A powerful probe for mapping out Fermi surface properties in strongly correlated electron materials

A few years ago Malcolm Kennett and I developed a theoretical formalism that enabled the extraction of information about Fermi surface properties of layered metals from an analysis of the dependence of interlayer magnetoresistance on the direction of the magnetic field. We then contacted Nigel Hussey to get feedback on our paper before we submitted it. It turned out Nigel and his experimental group in Bristol were pursuing similar ideas to extract new information about the temperature and anisotropy (around the intralayer Fermi surface) of the scattering rate in overdoped cuprate superconductors.

The figure below, from our Nature Physics paper, shows the dependence of the interlayer resistance on theta, the angle between the field and the normal to the layers of the metal.

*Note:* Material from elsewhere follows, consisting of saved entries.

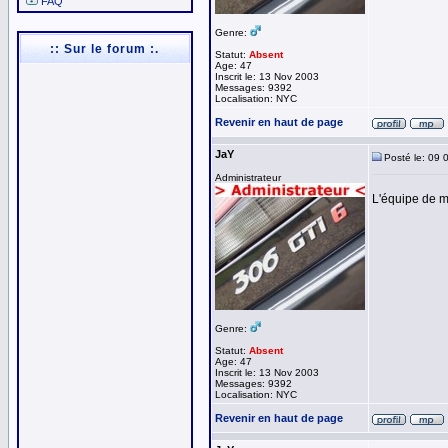
FAQ
Genre:
:: Sur le forum :.
Statut:
Absent
Age: 47
Inscrit le: 13 Nov 2003
Messages: 9392
Localisation: NYC
Revenir en haut de page
JaY
Posté le: 09 
Administrateur
L'équipe de m
Genre:
Statut:
Absent
Age: 47
Inscrit le: 13 Nov 2003
Messages: 9392
Localisation: NYC
Revenir en haut de page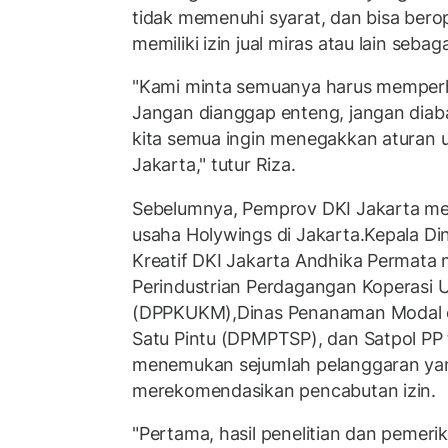
tidak memenuhi syarat, dan bisa berop
memiliki izin jual miras atau lain sebag
"Kami minta semuanya harus memperha
Jangan dianggap enteng, jangan diab
kita semua ingin menegakkan aturan 
Jakarta," tutur Riza.
Sebelumnya, Pemprov DKI Jakarta men
usaha Holywings di Jakarta.Kepala Di
Kreatif DKI Jakarta Andhika Permata
Perindustrian Perdagangan Koperasi 
(DPPKUKM),Dinas Penanaman Modal 
Satu Pintu (DPMPTSP), dan Satpol PP 
menemukan sejumlah pelanggaran yan
merekomendasikan pencabutan izin.
"Pertama, hasil penelitian dan pemer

Solid lines are experimental data for an overdoped cuprate superconductor in a magnetic field of 45 tesla and at temperatures varying from 4 K to 55 K. The dashed line are the results of our
theoretical calculation which includes anisotropy in the scattering rate on the Fermi surface. The sample is overdoped, i.e. the superconducting transition temperature Tc=15K is much less than that of optimally doped material which has a Tc=95 K.The Figure below shows the temperature dependence of the anisotropic component of the scattering rate extracted from the theoretical analysis of the experimental data.I found this particularly interesting because the scattering rate showed there were "hot spots" at the same points on the Fermi surface as the nodes in the superconducting gap. This was exactly what was observed with ARPES in underdoped cuprates. However, our finding conflicted with Andrea Damascelli's groups ARPES results on the same material; they found "cold spots" in the overdoped cuprates. This difference has still not been resolved. But, it does underscore the value of this new magnetoresistance probe because it is a bulk measurement and has much higher "energy resolution" than ARPES.

The paper Malcolm and I wrote describing the theory wrote got some pedantic reviews at Physical Review Letters but was eventually published in Physical Review B.